Importantly, Stocker said productivity gains will be high in Vietnam because it has a highly educated workforce, particularly in mathematics.
Moreover, in contrast to Marshall-Lee, he said the trade war is actually helping Vietnam, as manufacturing is moving there due to uncertainty around China’s trading relationship with the US.
Oliver Bell
Portfolio manager, T. Rowe Price
Over the five years, the T. Rowe Price Frontier Markets Equity fund managed by Oliver Bell has generated more alpha from Vietnam than any other market.
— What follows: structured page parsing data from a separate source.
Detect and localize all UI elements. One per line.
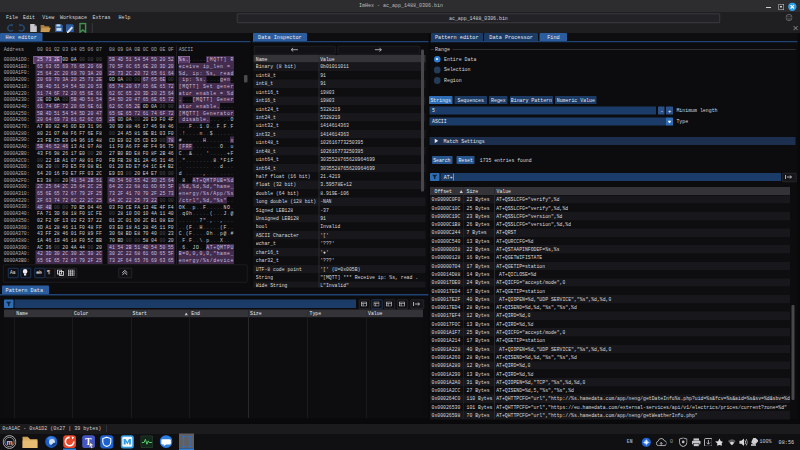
svg-text:m: m — [6, 438, 12, 445]
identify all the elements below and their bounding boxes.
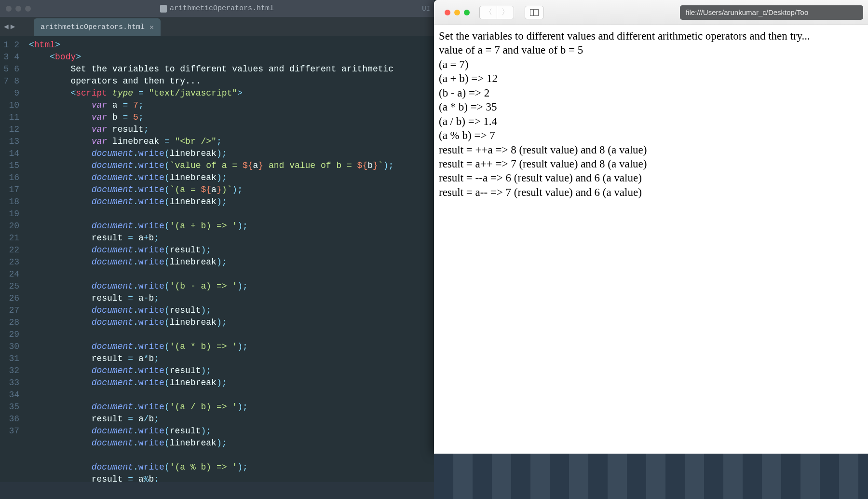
desktop-background	[434, 454, 868, 499]
output-line: result = a++ => 7 (result value) and 8 (…	[439, 157, 863, 171]
nav-forward-icon[interactable]: ▶	[11, 22, 15, 31]
sidebar-icon	[530, 9, 539, 16]
forward-button[interactable]: 〉	[497, 6, 514, 19]
chevron-left-icon: 〈	[485, 7, 492, 17]
minimize-dot-icon[interactable]	[454, 10, 460, 15]
close-dot-icon[interactable]	[6, 6, 12, 12]
output-line: result = --a => 6 (result value) and 6 (…	[439, 171, 863, 185]
editor-right-text: UI	[422, 5, 430, 13]
output-line: (b - a) => 2	[439, 86, 863, 100]
close-tab-icon[interactable]: ✕	[149, 23, 154, 32]
code-content[interactable]: <html> <body> Set the variables to diffe…	[24, 36, 393, 482]
url-bar[interactable]: file:///Users/arunkumar_c/Desktop/Too	[680, 5, 863, 20]
chevron-right-icon: 〉	[502, 7, 509, 17]
zoom-dot-icon[interactable]	[464, 10, 470, 15]
browser-content: Set the variables to different values an…	[434, 25, 868, 203]
browser-window: 〈 〉 file:///Users/arunkumar_c/Desktop/To…	[434, 0, 868, 454]
code-area[interactable]: 1 2 3 4 5 6 7 8 9 10 11 12 13 14 15 16 1…	[0, 36, 434, 482]
output-line: (a / b) => 1.4	[439, 114, 863, 128]
minimize-dot-icon[interactable]	[15, 6, 21, 12]
editor-tabbar: ◀ ▶ arithmeticOperators.html ✕	[0, 17, 434, 36]
output-line: (a + b) => 12	[439, 71, 863, 85]
tab-label: arithmeticOperators.html	[41, 23, 145, 31]
output-line: Set the variables to different values an…	[439, 29, 863, 43]
output-line: value of a = 7 and value of b = 5	[439, 43, 863, 57]
output-line: (a % b) => 7	[439, 128, 863, 142]
editor-titlebar[interactable]: arithmeticOperators.html UI	[0, 0, 434, 17]
nav-back-icon[interactable]: ◀	[4, 22, 9, 31]
browser-traffic-lights	[445, 10, 470, 15]
editor-traffic-lights	[6, 6, 31, 12]
zoom-dot-icon[interactable]	[25, 6, 31, 12]
editor-title-text: arithmeticOperators.html	[170, 4, 274, 13]
line-gutter: 1 2 3 4 5 6 7 8 9 10 11 12 13 14 15 16 1…	[0, 36, 24, 482]
url-text: file:///Users/arunkumar_c/Desktop/Too	[686, 8, 808, 16]
editor-tab[interactable]: arithmeticOperators.html ✕	[34, 18, 161, 36]
file-icon	[160, 5, 167, 13]
browser-toolbar: 〈 〉 file:///Users/arunkumar_c/Desktop/To…	[434, 0, 868, 25]
sidebar-toggle-button[interactable]	[525, 6, 544, 19]
output-line: (a = 7)	[439, 57, 863, 71]
output-line: result = ++a => 8 (result value) and 8 (…	[439, 143, 863, 157]
output-line: result = a-- => 7 (result value) and 6 (…	[439, 185, 863, 199]
editor-window: arithmeticOperators.html UI ◀ ▶ arithmet…	[0, 0, 434, 499]
close-dot-icon[interactable]	[445, 10, 450, 15]
editor-title: arithmeticOperators.html	[160, 4, 274, 13]
back-button[interactable]: 〈	[479, 6, 497, 19]
output-line: (a * b) => 35	[439, 100, 863, 114]
browser-nav-buttons: 〈 〉	[479, 6, 514, 19]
He first started investing there in 2014.
He said investors started paying more attention when the government relaxed foreign ownership limits and significant investment flowed into the country two or three years ago.
‘Vietnam’s GDP growth this year is expected to be one of the highest in the world at 6.5%, which appears to be sustainable. Vietnam is fast becoming a hotspot for multinational companies wanting to set-up low-cost manufacturing, especially for businesses seeking to divert supply chains away from China.’
He said it is not difficult to see why investors are so optimistic about Vietnam. ‘Wage costs average below $250 a month, while Vietnam boasts a strong network of free trade deals and a strategic geographical location.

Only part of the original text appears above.